How to complete this task | Where does the string "Tranh" appear? Copy every line of the entries below that holds it.

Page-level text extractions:
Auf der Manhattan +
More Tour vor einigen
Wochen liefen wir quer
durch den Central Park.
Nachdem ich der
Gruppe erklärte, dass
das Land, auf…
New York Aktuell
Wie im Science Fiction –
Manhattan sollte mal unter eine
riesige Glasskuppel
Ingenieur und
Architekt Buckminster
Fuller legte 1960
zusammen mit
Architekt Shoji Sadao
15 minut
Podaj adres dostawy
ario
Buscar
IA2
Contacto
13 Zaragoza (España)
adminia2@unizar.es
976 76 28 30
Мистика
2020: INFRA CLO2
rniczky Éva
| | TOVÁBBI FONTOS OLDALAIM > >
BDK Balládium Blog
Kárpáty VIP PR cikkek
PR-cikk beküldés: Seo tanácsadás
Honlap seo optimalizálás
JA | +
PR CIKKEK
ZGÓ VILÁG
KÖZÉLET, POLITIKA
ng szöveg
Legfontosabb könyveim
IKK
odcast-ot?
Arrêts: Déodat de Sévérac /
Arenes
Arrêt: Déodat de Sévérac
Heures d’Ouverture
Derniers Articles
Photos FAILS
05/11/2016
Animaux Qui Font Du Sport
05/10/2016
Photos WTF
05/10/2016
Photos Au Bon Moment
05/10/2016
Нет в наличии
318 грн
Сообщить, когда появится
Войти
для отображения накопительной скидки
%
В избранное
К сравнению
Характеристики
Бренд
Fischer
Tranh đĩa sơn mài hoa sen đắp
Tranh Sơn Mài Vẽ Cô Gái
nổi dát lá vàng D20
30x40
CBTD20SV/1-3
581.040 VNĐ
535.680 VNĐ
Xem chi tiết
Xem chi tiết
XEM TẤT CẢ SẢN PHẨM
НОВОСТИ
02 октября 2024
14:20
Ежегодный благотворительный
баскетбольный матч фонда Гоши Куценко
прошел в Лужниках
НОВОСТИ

Solution for this task |
Tranh đĩa sơn mài hoa sen đắp
Tranh Sơn Mài Vẽ Cô Gái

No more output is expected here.